RECORDS SUPPLIED Block Start
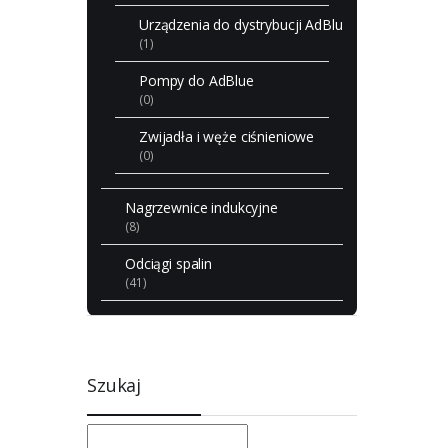
Urządzenia do dystrybucji AdBlue
(1)
Pompy do AdBlue
(0)
Zwijadła i węże ciśnieniowe
(0)
Nagrzewnice indukcyjne
(8)
Odciągi spalin
(41)
Szukaj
RECORDS SUPPLIED Block End
= WORK REQUIRED =
Copy the records exactly as they appear, excluding images.

= EXERCISE SOLUTION =
Urządzenia do dystrybucji AdBlue
(1)
Pompy do AdBlue
(0)
Zwijadła i węże ciśnieniowe
(0)
Nagrzewnice indukcyjne
(8)
Odciągi spalin
(41)
Szukaj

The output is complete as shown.